# EXERCISE GOAL
Set down the line that has "O'Higgins cae por penales ante" and each line beneath it, through the last line of the entries, exactly and with no others.

# INPUT RECORDS
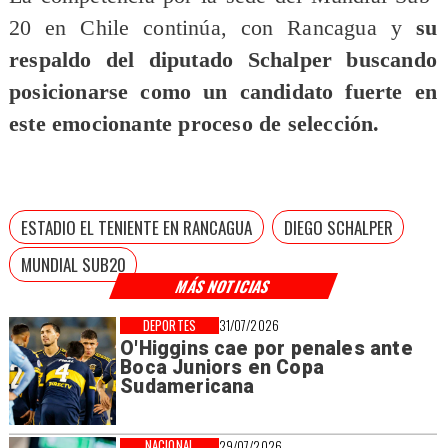
20 en Chile continúa, con Rancagua y
su
respaldo del diputado Schalper buscando
posicionarse como un candidato fuerte en
este emocionante proceso de selección.
ESTADIO EL TENIENTE EN RANCAGUA
DIEGO SCHALPER
MUNDIAL SUB20
MÁS NOTICIAS
DEPORTES
31/07/2026
O'Higgins cae por penales ante
Boca Juniors en Copa
Sudamericana
NACIONAL
29/07/2026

# SOLUTION TO THE EXERCISE
O'Higgins cae por penales ante
Boca Juniors en Copa
Sudamericana
NACIONAL
29/07/2026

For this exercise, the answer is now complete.